Overall, as part of his strategy to outline an understanding of grace not dependent upon Aristotle, Luther’s ninety-seven theses make thirteen claims “in opposition to Gabriel,” five claims “in opposition” to the Scholastics, and only two “in opposition” to Occam. These numbers do not necessarily indicate that Biel bore the brunt of Luther’s antipathy toward Scholastic theology, but they do indicate that in that decisive autumn of 1517, Luther believed that Biel’s ideas about grace deserved open contradiction.6

The Disputation against Scholastic Theology is revealing in one more way, namely, in regard to Luther’s preference for Augustine. Luther specifically defended Augustine in Theses 1 and 12. At this point in his career, Luther had plumbed Augustine’s writings and had become deeply influenced by the bishop’s doctrines of sin and grace. Judging simply by the number of references in his lectures and other writings of this period, Luther was particularly impressed and convinced by the ideas presented in Augustine’s On the Spirit and the Letter. Augustine offered Luther a point of departure from the Scholastics while allowing Luther to remain rooted in the Latin Christian tradition nevertheless. Moreover, Augustine led Luther to consider the testimony of Scripture and of the Apostle Paul in particular, unfiltered by Biel, Occam, Aquinas, or Aristotle. Indeed, during this period, Luther saw Augustine as Paul’s “most trustworthy interpreter.”7 Although he would continue to hold Augustine in the highest regard, Luther also later acknowledged that “even he is not satisfactory everywhere,” including in regard to the notion of imputed righteousness.8

Grace and the Righteousness of God

Signs of Luther’s affinity for Augustine and his teachings on sin and grace are already discernible in his “Lectures on the Psalms,” begun in 1513. In fact, Luther interpreted Psalm 1:6 as a verse “that contains the most extraordinary praise of Augustine” for, among other things, “he did not set up his own righteousness nor justify himself or attribute anything to himself.”9 Luther cited Augustine repeatedly in the Psalms lectures, including in support of his observation under Psalm 18:9 that “God gives grace to the humble.”

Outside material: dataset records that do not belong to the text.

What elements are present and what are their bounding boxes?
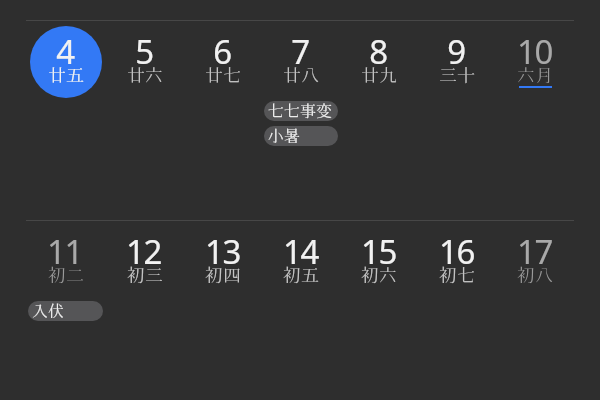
staticText: 7 [291,29,309,74]
button[interactable]: 七七事变 [264,101,338,121]
staticText: 4 [56,29,74,74]
staticText: 初四 [205,264,241,286]
button[interactable]: 入伏 [28,301,103,321]
staticText: 初三 [127,264,163,286]
button[interactable]: 8 [340,21,418,101]
staticText: 七七事变 [268,101,333,121]
staticText: 13 [205,229,240,274]
staticText: 廿九 [361,64,397,86]
button[interactable]: 小暑 [264,126,338,146]
button[interactable]: 7 [262,21,340,151]
button[interactable]: 6 [184,21,262,101]
button[interactable]: 9 [418,21,496,101]
button[interactable]: 15 [340,221,418,301]
staticText: 12 [126,229,161,274]
staticText: 15 [361,229,396,274]
button[interactable]: 12 [105,221,184,301]
button[interactable]: 11 [26,221,105,326]
button[interactable]: 13 [184,221,262,301]
staticText: 5 [135,29,153,74]
staticText: 初六 [361,264,397,286]
staticText: 廿七 [205,64,241,86]
staticText: 初五 [283,264,319,286]
staticText: 初八 [517,264,553,286]
staticText: 14 [283,229,318,274]
staticText: 初七 [439,264,475,286]
staticText: 17 [517,229,552,274]
button[interactable]: 17 [496,221,574,301]
button[interactable]: 10 [496,21,574,101]
staticText: 三十 [439,64,475,86]
staticText: 廿六 [127,64,163,86]
staticText: 16 [439,229,474,274]
staticText: 廿八 [283,64,319,86]
button[interactable]: 16 [418,221,496,301]
button[interactable]: 4 [26,21,105,101]
staticText: 8 [369,29,387,74]
staticText: 入伏 [32,301,65,321]
staticText: 六月 [517,64,553,86]
staticText: 初二 [48,264,84,286]
button[interactable]: 5 [105,21,184,101]
staticText: 10 [517,29,552,74]
staticText: 9 [447,29,465,74]
button[interactable]: 14 [262,221,340,301]
staticText: 小暑 [268,126,301,146]
staticText: 11 [47,229,82,274]
staticText: 廿五 [48,64,84,86]
staticText: 6 [213,29,231,74]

Although Luther does not systematize grace (or, for that matter, Augustine) in the Psalms lectures, he does now and then appear to stumble upon statements that hint at formulations that would become central to his later understanding. Consider, for example, another comment entered under his work on the first Psalm: “the grace and righteousness of God are all the more rich in us … when we judge that we have less righteousness. The more we condemn, confound, and curse ourselves, the more richly the grace of God flows into us.”10 Luther’s Augustine-inspired Psalms interpretations highlight two notions about grace held over from his formative years: (1) that humility (over against more active good works) was in a sense a prerequisite for the reception of grace and (2) that grace was a kind of substance that “flowed” into humble sinners of the right disposition—an “infused grace,” as it were. As Luther’s investigations of the Bible continued, these notions would be amended.

Beginning in the summer of 1515, Luther began to lecture on Paul’s letter to the Romans. Here, Luther encountered the apostle in depth, progressing through Paul’s theological magnum opus via twice-weekly lectures. A study of Luther’s textual clarifications (glossa) and commentary (scholia) demonstrate that the professor was not yet at the point of making the righteousness of God a central theme or, for that matter, expanding and clarifying a doctrine of grace. Nevertheless, there is movement toward the developed position regarding grace that Luther would express more clearly a few years later. In 1515, he could at least emphasize that the righteousness of God did something, and he could invoke Augustine in support of such claims. This is most apparent in the commentary for the key passage, Romans 1:17:

For the righteousness of God is the cause of salvation. And here again, by the righteousness of God we must not understand the righteousness by which He is righteous in Himself but the righteousness by which we are made righteous by God. This happens through faith in the Gospel. Therefore blessed Augustine writes in chapter 11 of On the Spirit and the Letter: “It is called the righteousness of God because by imparting it He makes righteous people …”11

The passage demonstrates that Luther had begun to understand righteousness as a gift of God (donum Dei) bestowed—that is, passively received—“through faith.” The passage suggests that Luther had already shifted from understanding faith as the reciprocating response of the believer to understanding that faith was itself a manifestation of divine grace.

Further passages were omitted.